The quote from the Drudge 'developing story' would seem to be at odds with the above linked LA Times article, here's the Drudge bit
Snyder, who said he intended neither analogy, suddenly knew he had the contemporary version of a water-cooler movie on his hands, the NY TIMES plans to report on Monday. "But the danger is that an accidental political overtone will alienate part of the potential audience for a film that needs broad appeal to succeed," reports the paper's Mike Cieply. Is the film a thinly veiled polemic against the Bush administration, or is it slyly supporting it?
Meanwhile in the LA Times article the politics of the story are framed this way
But reality did intrude slightly as the studio and filmmakers considered the contemporary resonance of the film. "There was a huge sensitivity about East versus West with the studio," Snyder said. "They said, 'Is there any way we could not call [the bad guys] Persians? Would that be cool if we called them Zoroastrians?' "In the seven years he worked on the film, he said, "the politics caught up with us. I've had people ask me if Xerxes or Leonidas is George W. Bush. I say, 'Great. Awesome. If it inspires you to think about the current geopolitical situation, cool.'
Those two quotes would seem to be at odds somewhat, and if they try too hard to be 'sensitive' about the East v West thing, then they've probably ruined the pictures. Hopefully they only pay lip service to that 'sensitivity'.
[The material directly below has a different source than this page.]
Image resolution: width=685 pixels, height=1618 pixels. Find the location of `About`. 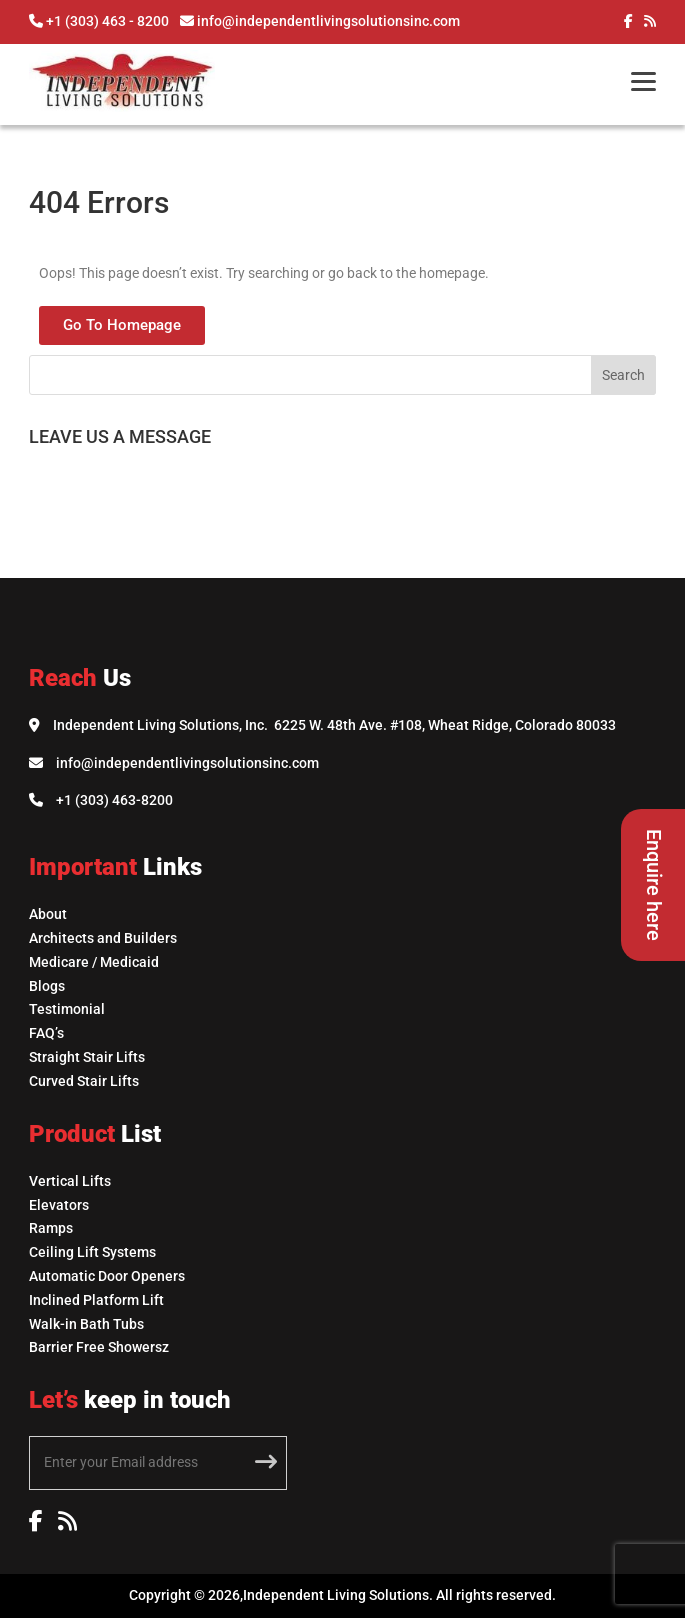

It's a comic book for crying out loud, the villains are supposed to be villainous and the heroes heroic, to play it any other way and you end up with a muddle along the lines of V for Vendetta.
Clearly, the USA is more easily morphed into the ovewhelmingly superior force of the Persians versus the gutty little (and doomed) Spartans. So to apply current geopolitical realities to that past would be to suggest that the doomed, but striving terrorists, dying but inspiring subsequent generations are the modern Spartans.
If this picture really goes there, then it will be a box office disaster.
I doubt it does, Frank Miller himself is semi-right wing, definitely pro-War on Terror and takes the current threats against our culture very seriously.
He's cooking up for release later this year, Holy Terror, Batman!, and to quote the Wiki,
According to Miller, the comic is a "piece of propaganda" in which Batman "kicks Al-Qaeda's ass."
Enough, said. So I don't think Miller intended 300 to be anti-American propaganda, but we'll see what message (if any) ends up on the screen. Listen to Frank Miller expand on his thoughts regarding patriotism and 9/11, and why he's inspired to show Batman kicking some Al-Qaeda ass. It's astounding that he's the unusual one in the artistic community for wanting to depict the bad guys as the bad guys.